Data entries:
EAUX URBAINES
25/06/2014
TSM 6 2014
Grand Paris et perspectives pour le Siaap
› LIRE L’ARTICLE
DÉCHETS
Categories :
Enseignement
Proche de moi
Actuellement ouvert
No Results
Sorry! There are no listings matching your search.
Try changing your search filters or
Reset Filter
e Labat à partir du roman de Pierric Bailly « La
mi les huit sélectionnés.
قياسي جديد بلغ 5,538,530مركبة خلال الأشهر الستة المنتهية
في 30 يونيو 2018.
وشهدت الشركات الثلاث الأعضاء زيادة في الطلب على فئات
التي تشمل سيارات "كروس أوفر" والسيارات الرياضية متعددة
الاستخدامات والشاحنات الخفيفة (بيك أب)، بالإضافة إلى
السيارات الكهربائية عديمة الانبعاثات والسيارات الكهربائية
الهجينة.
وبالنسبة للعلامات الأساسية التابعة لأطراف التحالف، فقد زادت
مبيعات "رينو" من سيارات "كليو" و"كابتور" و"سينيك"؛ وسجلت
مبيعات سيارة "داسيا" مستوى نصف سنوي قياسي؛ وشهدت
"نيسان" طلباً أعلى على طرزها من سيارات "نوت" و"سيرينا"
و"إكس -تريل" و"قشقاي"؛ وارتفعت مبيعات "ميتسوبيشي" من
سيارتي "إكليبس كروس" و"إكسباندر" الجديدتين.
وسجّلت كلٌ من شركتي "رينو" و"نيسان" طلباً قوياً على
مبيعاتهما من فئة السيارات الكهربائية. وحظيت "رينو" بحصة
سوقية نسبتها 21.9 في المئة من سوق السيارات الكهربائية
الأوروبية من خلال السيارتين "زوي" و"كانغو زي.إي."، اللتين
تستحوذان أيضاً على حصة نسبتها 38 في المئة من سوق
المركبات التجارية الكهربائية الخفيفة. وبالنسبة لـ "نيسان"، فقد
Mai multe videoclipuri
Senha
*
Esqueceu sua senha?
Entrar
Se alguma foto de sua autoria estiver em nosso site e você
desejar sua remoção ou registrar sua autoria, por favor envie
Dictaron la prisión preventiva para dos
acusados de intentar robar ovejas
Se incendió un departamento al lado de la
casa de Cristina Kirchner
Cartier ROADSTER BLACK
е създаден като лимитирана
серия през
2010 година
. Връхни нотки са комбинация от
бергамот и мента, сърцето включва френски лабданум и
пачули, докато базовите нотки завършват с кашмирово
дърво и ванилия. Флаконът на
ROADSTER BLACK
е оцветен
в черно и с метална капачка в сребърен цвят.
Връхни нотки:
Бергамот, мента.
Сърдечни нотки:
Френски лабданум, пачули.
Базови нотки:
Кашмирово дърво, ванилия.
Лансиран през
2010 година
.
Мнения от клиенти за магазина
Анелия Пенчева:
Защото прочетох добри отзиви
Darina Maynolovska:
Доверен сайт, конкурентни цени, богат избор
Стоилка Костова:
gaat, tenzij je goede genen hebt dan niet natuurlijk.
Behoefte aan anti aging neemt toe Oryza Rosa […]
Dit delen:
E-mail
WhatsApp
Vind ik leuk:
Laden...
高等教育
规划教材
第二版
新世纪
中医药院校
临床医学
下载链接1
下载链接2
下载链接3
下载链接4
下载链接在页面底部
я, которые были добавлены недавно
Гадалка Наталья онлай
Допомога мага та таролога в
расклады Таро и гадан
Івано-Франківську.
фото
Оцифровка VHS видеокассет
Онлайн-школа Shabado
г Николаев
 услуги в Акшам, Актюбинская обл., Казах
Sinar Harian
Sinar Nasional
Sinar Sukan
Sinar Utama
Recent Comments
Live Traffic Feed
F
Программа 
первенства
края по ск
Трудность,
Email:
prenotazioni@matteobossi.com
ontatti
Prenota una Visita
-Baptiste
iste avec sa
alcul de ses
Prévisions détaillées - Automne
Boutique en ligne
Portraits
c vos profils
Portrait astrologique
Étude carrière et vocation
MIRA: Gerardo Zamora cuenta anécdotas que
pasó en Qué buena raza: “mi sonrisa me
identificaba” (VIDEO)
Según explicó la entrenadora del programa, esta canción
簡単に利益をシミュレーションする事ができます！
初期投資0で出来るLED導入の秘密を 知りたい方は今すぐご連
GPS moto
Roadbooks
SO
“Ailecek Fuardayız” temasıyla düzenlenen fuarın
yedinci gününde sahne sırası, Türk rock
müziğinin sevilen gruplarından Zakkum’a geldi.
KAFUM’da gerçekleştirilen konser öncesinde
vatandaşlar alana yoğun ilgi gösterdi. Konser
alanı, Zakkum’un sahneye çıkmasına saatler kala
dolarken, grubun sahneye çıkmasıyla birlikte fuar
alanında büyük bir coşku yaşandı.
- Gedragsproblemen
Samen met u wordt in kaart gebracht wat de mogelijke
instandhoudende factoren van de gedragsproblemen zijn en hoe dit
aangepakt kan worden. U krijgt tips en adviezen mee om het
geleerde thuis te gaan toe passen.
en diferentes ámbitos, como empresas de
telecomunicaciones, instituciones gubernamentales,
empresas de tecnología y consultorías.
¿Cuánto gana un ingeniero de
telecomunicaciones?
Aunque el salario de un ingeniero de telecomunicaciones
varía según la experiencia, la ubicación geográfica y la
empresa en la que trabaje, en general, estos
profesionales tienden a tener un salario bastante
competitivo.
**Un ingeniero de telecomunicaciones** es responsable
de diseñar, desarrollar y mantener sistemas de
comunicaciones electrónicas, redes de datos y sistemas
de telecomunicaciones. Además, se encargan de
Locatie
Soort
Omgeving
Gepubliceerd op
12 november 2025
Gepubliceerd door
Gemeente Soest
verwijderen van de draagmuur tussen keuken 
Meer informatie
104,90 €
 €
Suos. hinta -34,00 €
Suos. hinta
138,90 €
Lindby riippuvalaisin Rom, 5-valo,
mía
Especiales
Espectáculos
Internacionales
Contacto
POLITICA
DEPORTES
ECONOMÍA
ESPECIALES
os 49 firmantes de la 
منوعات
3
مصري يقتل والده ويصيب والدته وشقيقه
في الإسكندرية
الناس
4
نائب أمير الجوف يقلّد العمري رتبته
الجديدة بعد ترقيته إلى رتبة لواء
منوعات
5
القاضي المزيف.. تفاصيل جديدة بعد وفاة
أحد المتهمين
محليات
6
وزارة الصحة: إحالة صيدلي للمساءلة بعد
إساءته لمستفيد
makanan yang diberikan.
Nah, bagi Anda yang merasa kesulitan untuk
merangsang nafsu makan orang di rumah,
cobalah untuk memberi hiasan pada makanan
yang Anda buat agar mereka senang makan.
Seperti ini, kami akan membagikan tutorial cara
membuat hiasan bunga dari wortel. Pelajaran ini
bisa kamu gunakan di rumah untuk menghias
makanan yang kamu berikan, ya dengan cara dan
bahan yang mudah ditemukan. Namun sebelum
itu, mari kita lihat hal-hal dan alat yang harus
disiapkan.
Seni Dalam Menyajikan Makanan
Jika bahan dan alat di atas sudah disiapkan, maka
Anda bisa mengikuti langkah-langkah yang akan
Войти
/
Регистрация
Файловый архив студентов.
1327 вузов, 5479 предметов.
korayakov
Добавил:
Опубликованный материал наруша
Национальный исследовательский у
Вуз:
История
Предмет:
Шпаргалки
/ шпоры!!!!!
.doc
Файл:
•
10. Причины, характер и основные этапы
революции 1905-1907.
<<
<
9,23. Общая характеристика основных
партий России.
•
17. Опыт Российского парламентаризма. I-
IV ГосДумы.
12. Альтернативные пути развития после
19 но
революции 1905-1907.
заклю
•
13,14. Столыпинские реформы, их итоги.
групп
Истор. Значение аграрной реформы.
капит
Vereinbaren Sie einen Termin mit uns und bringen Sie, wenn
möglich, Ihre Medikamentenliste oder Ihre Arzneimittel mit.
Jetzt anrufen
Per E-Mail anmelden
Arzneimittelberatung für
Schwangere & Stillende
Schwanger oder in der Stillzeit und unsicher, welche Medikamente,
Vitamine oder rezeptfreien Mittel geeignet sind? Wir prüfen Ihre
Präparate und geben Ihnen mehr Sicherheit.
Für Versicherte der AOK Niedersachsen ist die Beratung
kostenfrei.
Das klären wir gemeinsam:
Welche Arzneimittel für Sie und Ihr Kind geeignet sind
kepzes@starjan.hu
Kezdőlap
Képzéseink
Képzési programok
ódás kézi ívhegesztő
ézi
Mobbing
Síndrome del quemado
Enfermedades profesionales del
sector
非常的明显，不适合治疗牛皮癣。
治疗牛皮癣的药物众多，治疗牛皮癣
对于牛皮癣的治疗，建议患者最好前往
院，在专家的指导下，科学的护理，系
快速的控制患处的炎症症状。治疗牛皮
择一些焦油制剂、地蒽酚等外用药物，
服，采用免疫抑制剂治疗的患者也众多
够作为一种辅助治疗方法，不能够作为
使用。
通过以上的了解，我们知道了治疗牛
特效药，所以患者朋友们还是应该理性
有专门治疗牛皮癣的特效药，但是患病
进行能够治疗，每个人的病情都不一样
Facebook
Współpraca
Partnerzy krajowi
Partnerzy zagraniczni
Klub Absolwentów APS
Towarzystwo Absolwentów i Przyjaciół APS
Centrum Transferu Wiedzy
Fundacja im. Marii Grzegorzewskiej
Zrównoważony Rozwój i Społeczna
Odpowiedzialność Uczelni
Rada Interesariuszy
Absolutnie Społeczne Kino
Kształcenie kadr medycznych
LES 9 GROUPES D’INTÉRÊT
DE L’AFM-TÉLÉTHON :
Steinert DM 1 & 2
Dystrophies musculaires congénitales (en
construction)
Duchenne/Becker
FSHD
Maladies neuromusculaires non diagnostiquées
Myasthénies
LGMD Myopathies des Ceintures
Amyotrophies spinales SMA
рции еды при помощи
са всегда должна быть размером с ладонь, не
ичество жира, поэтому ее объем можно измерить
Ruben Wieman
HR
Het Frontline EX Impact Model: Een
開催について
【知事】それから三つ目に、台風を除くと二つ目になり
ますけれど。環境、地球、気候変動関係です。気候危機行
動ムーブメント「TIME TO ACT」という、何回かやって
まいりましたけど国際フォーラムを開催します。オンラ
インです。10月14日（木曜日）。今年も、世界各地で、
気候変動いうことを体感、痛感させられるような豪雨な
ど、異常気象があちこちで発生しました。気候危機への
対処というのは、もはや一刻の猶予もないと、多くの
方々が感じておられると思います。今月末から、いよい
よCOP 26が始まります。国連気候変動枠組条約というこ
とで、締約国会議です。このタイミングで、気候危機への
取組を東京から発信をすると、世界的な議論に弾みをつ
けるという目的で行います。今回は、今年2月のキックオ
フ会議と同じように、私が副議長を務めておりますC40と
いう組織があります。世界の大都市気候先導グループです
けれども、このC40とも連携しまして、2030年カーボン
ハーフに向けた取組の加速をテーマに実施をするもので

**WORK INSTRUCTION**:
Run a filter over the data above and keep each line that contains the word "дърво".

**WRITTEN SOLUTION**:
дърво и ванилия. Флаконът на
Кашмирово дърво, ванилия.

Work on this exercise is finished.